From skimming the discussion, there is a scaling constant that is approximately 1, which explains why the units (Bytes / seconds * number versus bps) don’t seem to quite add up.

Also note the formula isn’t valid with p = 0. That’s ok, the real world always has some packet loss in it.

Taking our Singapore link above, let’s say it loses packets at 0.1% = 0.001 of all packets. We’ll use the MSS, which is what fits into one TCP packet, of 1460, since we can’t alter the MTU on the Internet. Most routers run an MTU of 1500, but you have to subtract off IP and TCP header sizes to get the data transfer rate.

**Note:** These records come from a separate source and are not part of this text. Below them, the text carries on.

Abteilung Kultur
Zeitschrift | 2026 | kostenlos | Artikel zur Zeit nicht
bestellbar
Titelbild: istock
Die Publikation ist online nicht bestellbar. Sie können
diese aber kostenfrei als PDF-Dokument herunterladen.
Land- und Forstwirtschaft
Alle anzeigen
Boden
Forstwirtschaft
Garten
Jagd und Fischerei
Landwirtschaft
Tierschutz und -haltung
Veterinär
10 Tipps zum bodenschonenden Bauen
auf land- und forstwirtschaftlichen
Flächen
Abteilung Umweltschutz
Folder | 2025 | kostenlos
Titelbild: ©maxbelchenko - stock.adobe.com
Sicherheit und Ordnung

(1460 / 0.225) *  (1 / sqrt (0.001)) = 6489 * 31.6 = 205,052 bps

Note how much that 1 in 1000 packet loss rate lowered that throughput, due to TCP slowing down and also retransmitting.

Sample results

Here is a table showing the results for MSS=1460 B, and different values of RTT and p. I used  a data table formula in MS Excel to generate this.

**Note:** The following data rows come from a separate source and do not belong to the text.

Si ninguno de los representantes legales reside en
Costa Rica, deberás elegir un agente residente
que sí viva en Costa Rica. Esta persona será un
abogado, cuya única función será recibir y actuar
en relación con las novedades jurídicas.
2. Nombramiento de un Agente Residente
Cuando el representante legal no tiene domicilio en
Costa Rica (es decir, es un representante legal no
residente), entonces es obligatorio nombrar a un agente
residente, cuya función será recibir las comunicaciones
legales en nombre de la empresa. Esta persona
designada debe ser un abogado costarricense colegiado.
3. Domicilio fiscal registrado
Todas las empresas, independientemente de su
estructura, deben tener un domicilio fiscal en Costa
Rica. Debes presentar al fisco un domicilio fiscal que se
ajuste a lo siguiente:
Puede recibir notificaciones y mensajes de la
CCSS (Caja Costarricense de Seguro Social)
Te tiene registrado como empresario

Max Theoretical TCP Throughput in Mbps
Per Mathis Formula
Calculations assume MSS = 1460 Bytes
Of course, the throughput will never exceed the actual bandwidth. 
Probability of dropped packet
0.230846 0.00001 0.0001 0.001 0.01 0.1
5 92.33851 29.2 9.233851 2.92 0.923385
Round 10 46.16925 14.6 4.616925 1.46 0.461693
Trip 20 23.08463 7.3 2.308463 0.73 0.230846
Time 40 11.54231 3.65 1.154231 0.365 0.115423
(millisec) 60 7.694876 2.433333 0.769488 0.243333 0.076949
80 5.771157 1.825 0.577116 0.1825 0.057712
100 4.616925 1.46 0.461693 0.146 0.046169
120 3.847438 1.216667 0.384744 0.121667 0.038474
140 3.297804 1.042857 0.32978 0.104286 0.032978
160 2.885578 0.9125 0.288558 0.09125 0.028856
180 2.564959 0.811111 0.256496 0.081111 0.02565
200 2.308463 0.73 0.230846 0.073 0.023085
220 2.098602 0.663636 0.20986 0.066364 0.020986
240 1.923719 0.608333 0.192372 0.060833 0.019237
260 1.775741 0.561538 0.177574 0.056154 0.017757
280 1.648902 0.521429 0.16489 0.052143 0.016489
300 1.538975 0.486667 0.153898 0.048667 0.01539
Row input 0.001
Col input 200

Some other good links

The SLAC link above has several other links in it, to more detailed / accurate formulas. Caution: technical complexity ensues!

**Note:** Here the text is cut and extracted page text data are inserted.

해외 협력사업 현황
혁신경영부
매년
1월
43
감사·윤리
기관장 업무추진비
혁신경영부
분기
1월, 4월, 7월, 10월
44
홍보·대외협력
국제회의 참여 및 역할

http://sd.wareonearth.com/~phil/

James Ventre pointed me at the following info about some well known/accepted BERs, from http://www.wcisd.hpc.mil/~phil/sc2004/SC2004M6_files/frame.htm, page 155:

Hard Drives 1*10^14
Fibre Channel 1*10^12
SONET Equipment 1*10^12
SONET Circuits 1*10^10
1000BaseT 1*10^10
Copper T1 1*10^6

CNC’s  Terry Slattery recommends:

http://www.linuxsa.org.au/meetings/2003-09/tcpperformance.print.pdf

2 responses to “TCP/IP Performance Factors

  1. i believe there’s a mistake in this calculation: (1460 / 0.225) * (1 / sqrt (0.001)) = 6489 * 31.6 = 205,052 bps and also in the sample calculations. Should be 1460*8 as result is also written in bits

  2. Normally you’d be right, I had the same thought when writing the article. Units analysis is the physics term for it. But the formula is empirical, and so the units get taken care of by the constants in there, in effect.

    I am pretty sure I checked two sources which both said MSS was in bytes not bits.